» Requirement
Output each record in full, exactly as it stands.

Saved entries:
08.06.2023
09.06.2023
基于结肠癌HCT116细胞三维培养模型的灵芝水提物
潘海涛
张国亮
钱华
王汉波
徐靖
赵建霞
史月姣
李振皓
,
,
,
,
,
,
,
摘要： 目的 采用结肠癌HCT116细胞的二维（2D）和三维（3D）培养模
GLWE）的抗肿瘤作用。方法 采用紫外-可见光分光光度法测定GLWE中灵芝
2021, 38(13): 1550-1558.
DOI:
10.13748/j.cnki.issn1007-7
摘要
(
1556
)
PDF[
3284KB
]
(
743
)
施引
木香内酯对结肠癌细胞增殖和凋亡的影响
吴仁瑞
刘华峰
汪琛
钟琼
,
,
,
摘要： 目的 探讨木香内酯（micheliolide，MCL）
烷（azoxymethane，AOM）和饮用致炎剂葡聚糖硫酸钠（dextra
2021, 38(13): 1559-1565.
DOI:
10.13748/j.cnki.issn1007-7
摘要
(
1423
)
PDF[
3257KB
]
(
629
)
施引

» Expected output
08.06.2023
09.06.2023
基于结肠癌HCT116细胞三维培养模型的灵芝水提物
潘海涛
张国亮
钱华
王汉波
徐靖
赵建霞
史月姣
李振皓
,
,
,
,
,
,
,
摘要： 目的 采用结肠癌HCT116细胞的二维（2D）和三维（3D）培养模
GLWE）的抗肿瘤作用。方法 采用紫外-可见光分光光度法测定GLWE中灵芝
2021, 38(13): 1550-1558.
DOI:
10.13748/j.cnki.issn1007-7
摘要
(
1556
)
PDF[
3284KB
]
(
743
)
施引
木香内酯对结肠癌细胞增殖和凋亡的影响
吴仁瑞
刘华峰
汪琛
钟琼
,
,
,
摘要： 目的 探讨木香内酯（micheliolide，MCL）
烷（azoxymethane，AOM）和饮用致炎剂葡聚糖硫酸钠（dextra
2021, 38(13): 1559-1565.
DOI:
10.13748/j.cnki.issn1007-7
摘要
(
1423
)
PDF[
3257KB
]
(
629
)
施引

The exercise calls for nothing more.